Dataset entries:
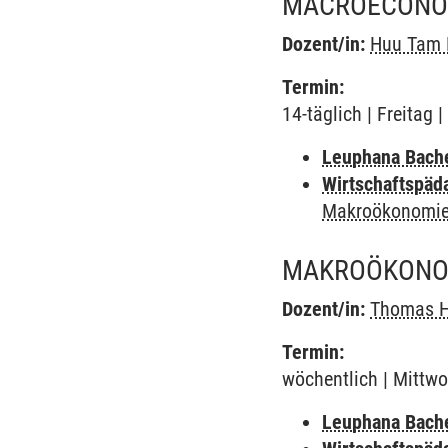
MACROECONOM
Dozent/in:
Huu Tam 
Termin:
14-täglich | Freitag
Leuphana Bach
Wirtschaftspäd
Makroökonomie
MAKROÖKONO
Dozent/in:
Thomas 
Termin:
wöchentlich | Mittwo
Leuphana Bach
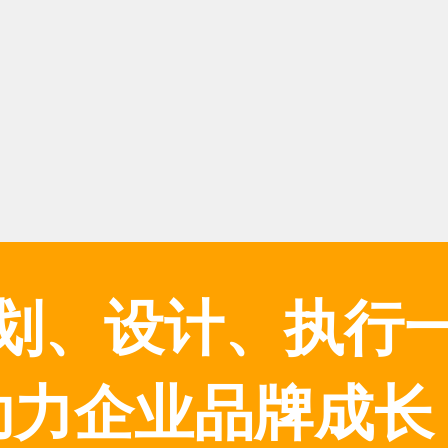
划、设计、执行
助力企业品牌成长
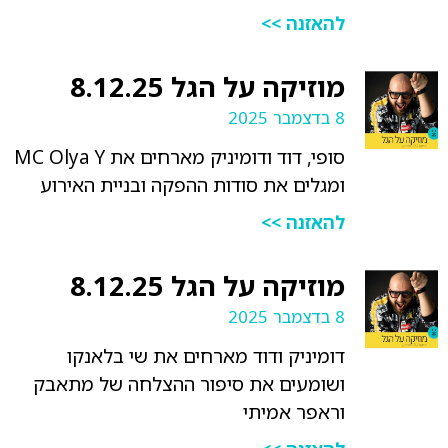
להאזנה >>
מוזיקה על הגל 8.12.25
8 בדצמבר 2025
סופי, דוד ודומיניק מארחים את MC Olya Y
ומגלים את סודות ההפקה ובניית האירוע
להאזנה >>
מוזיקה על הגל 8.12.25
8 בדצמבר 2025
דומיניק ודוד מארחים את שי בלאנקו
ושומעים את סיפור ההצלחה של מתאבק
וראפר אמיתי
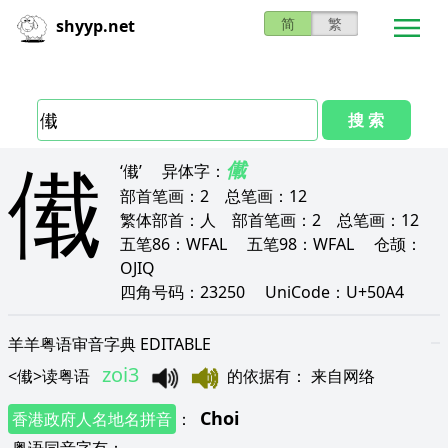
简
繁
shyyp.net
搜 索
傤
儎
‘傤’
异体字：
部首笔画：
2
总笔画：
12
繁体部首：
人
部首笔画：
2
总笔画：
12
五笔86：
WFAL
五笔98：
WFAL
仓颉：
OJIQ
四角号码：
23250
UniCode：
U+50A4
羊羊粤语审音字典 EDITABLE
zoi3
<
傤
>
读粤语
的依据有
：
来自网络
Choi
香港政府人名地名拼音
：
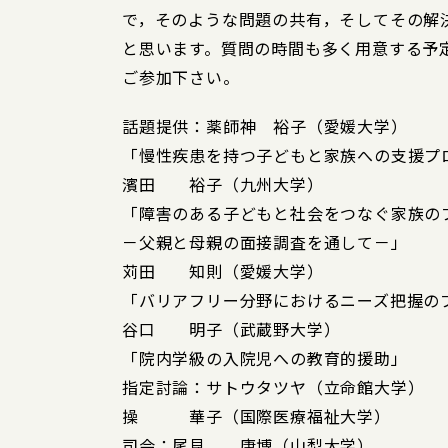
で，そのような問題の共有，そしてその解
と思います。質問の時間も多く用意する予
ご参加下さい。
話題提供：薬師神 裕子（愛媛大学）
「慢性疾患を持つ子どもと家族への支援プ
濱田 裕子（九州大学）
「障害のある子どもと社会をつなぐ家族の
－父親と母親の面接調査を通して－」
苅田 知則（愛媛大学）
「バリアフリー分野におけるニーズ把握の
谷口 明子（武蔵野大学）
「院内学級の入院児への教育的援助」
指定討論：サトウタツヤ（立命館大学）
操 華子（国際医療福祉大学）
司会：尾見 康博（山梨大学）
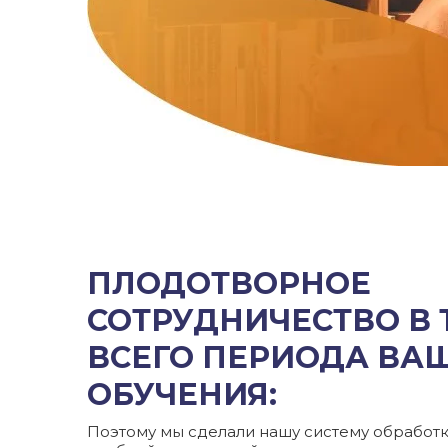
ПЛОДОТВОРНОЕ
СОТРУДНИЧЕСТВО В
ВСЕГО ПЕРИОДА ВА
ОБУЧЕНИЯ:
Поэтому мы сделали нашу систему обработк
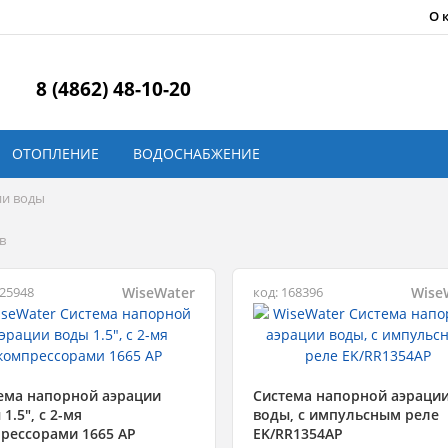
О 
8 (4862) 48-10-20
ОТОПЛЕНИЕ
ВОДОСНАБЖЕНИЕ
ии воды
в
WiseWater
Wise
925948
код: 168396
ема напорной аэрации
Система напорной аэраци
1.5", c 2-мя
воды, с импульсным реле
рессорами 1665 AP
EK/RR1354AP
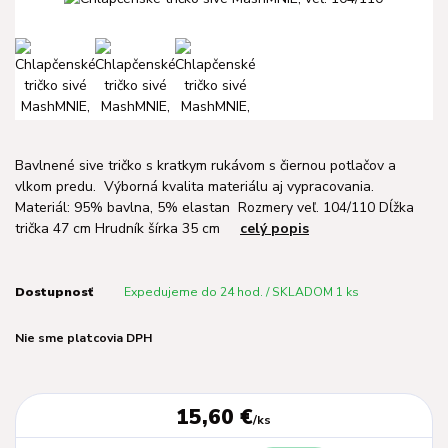
Bavlnené sive tričko s kratkym rukávom s čiernou potlačov a
vlkom predu. Výborná kvalita materiálu aj vypracovania.
Materiál: 95% bavlna, 5% elastan Rozmery veľ. 104/110 Dĺžka
trička 47 cm Hrudník šírka 35 cm
celý popis
Dostupnosť
Expedujeme do 24 hod. / SKLADOM 1 ks
Nie sme platcovia DPH
15,60 €
/
ks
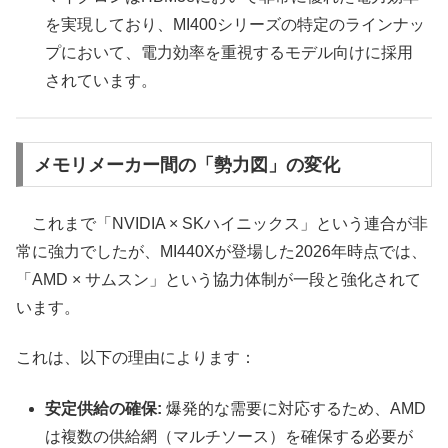
を実現しており、MI400シリーズの特定のラインナッ
プにおいて、電力効率を重視するモデル向けに採用
されています。
メモリメーカー間の「勢力図」の変化
これまで「NVIDIA × SKハイニックス」という連合が非
常に強力でしたが、MI440Xが登場した2026年時点では、
「AMD × サムスン」という協力体制が一段と強化されて
います。
これは、以下の理由によります：
安定供給の確保:
爆発的な需要に対応するため、AMD
は複数の供給網（マルチソース）を確保する必要が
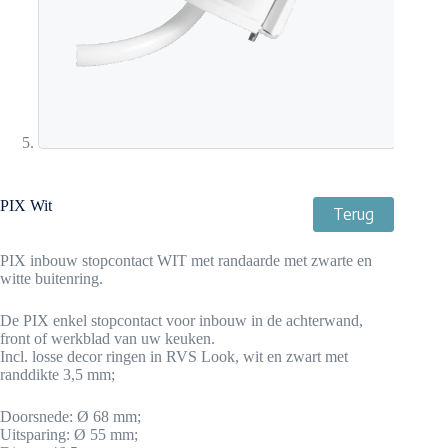
PIX Wit
Terug
PIX inbouw stopcontact WIT met randaarde met zwarte en
witte buitenring.
De PIX enkel stopcontact voor inbouw in de achterwand,
front of werkblad van uw keuken.
Incl. losse decor ringen in RVS Look, wit en zwart met
randdikte 3,5 mm;
Doorsnede: Ø 68 mm;
Uitsparing: Ø 55 mm;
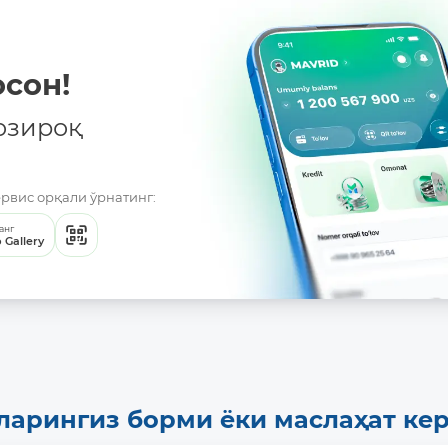
сон!
озироқ
ервис орқали ўрнатинг:
анг
 Gallery
ларингиз борми ёки маслаҳат ке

Problem to solve →
Write the records out again exactly as shown above, keeping no pictures.

Reply →
MACROECONOM
Dozent/in:
Huu Tam 
Termin:
14-täglich | Freitag
Leuphana Bach
Wirtschaftspäd
Makroökonomie
MAKROÖKONO
Dozent/in:
Thomas 
Termin:
wöchentlich | Mittwo
Leuphana Bach
划、设计、执行
助力企业品牌成长
להאזנה >>
מוזיקה על הגל 8.12.25
8 בדצמבר 2025
סופי, דוד ודומיניק מארחים את MC Olya Y
ומגלים את סודות ההפקה ובניית האירוע
להאזנה >>
מוזיקה על הגל 8.12.25
8 בדצמבר 2025
דומיניק ודוד מארחים את שי בלאנקו
ושומעים את סיפור ההצלחה של מתאבק
וראפר אמיתי
简
繁
shyyp.net
搜 索
傤
儎
‘傤’
异体字：
部首笔画：
2
总笔画：
12
繁体部首：
人
部首笔画：
2
总笔画：
12
五笔86：
WFAL
五笔98：
WFAL
仓颉：
OJIQ
四角号码：
23250
UniCode：
U+50A4
羊羊粤语审音字典 EDITABLE
zoi3
<
傤
>
读粤语
的依据有
：
来自网络
Choi
香港政府人名地名拼音
：
で，そのような問題の共有，そしてその解
と思います。質問の時間も多く用意する予
ご参加下さい。
話題提供：薬師神 裕子（愛媛大学）
「慢性疾患を持つ子どもと家族への支援プ
濱田 裕子（九州大学）
「障害のある子どもと社会をつなぐ家族の
－父親と母親の面接調査を通して－」
苅田 知則（愛媛大学）
「バリアフリー分野におけるニーズ把握の
谷口 明子（武蔵野大学）
「院内学級の入院児への教育的援助」
指定討論：サトウタツヤ（立命館大学）
操 華子（国際医療福祉大学）
司会：尾見 康博（山梨大学）
ПЛОДОТВОРНОЕ
СОТРУДНИЧЕСТВО В
ВСЕГО ПЕРИОДА ВА
ОБУЧЕНИЯ:
Поэтому мы сделали нашу систему обработк
О 
8 (4862) 48-10-20
ОТОПЛЕНИЕ
ВОДОСНАБЖЕНИЕ
ии воды
в
WiseWater
Wise
925948
код: 168396
ема напорной аэрации
Система напорной аэраци
1.5", c 2-мя
воды, с импульсным реле
рессорами 1665 AP
EK/RR1354AP
Bavlnené sive tričko s kratkym rukávom s čiernou potlačov a
vlkom predu. Výborná kvalita materiálu aj vypracovania.
Materiál: 95% bavlna, 5% elastan Rozmery veľ. 104/110 Dĺžka
trička 47 cm Hrudník šírka 35 cm
celý popis
Dostupnosť
Expedujeme do 24 hod. / SKLADOM 1 ks
Nie sme platcovia DPH
15,60 €
/
ks
を実現しており、MI400シリーズの特定のラインナッ
プにおいて、電力効率を重視するモデル向けに採用
されています。
メモリメーカー間の「勢力図」の変化
これまで「NVIDIA × SKハイニックス」という連合が非
常に強力でしたが、MI440Xが登場した2026年時点では、
「AMD × サムスン」という協力体制が一段と強化されて
います。
これは、以下の理由によります：
安定供給の確保:
爆発的な需要に対応するため、AMD
は複数の供給網（マルチソース）を確保する必要が
PIX Wit
Terug
PIX inbouw stopcontact WIT met randaarde met zwarte en
witte buitenring.
De PIX enkel stopcontact voor inbouw in de achterwand,
front of werkblad van uw keuken.
Incl. losse decor ringen in RVS Look, wit en zwart met
randdikte 3,5 mm;
Doorsnede: Ø 68 mm;
Uitsparing: Ø 55 mm;
сон!
озироқ
ервис орқали ўрнатинг:
анг
 Gallery
ларингиз борми ёки маслаҳат ке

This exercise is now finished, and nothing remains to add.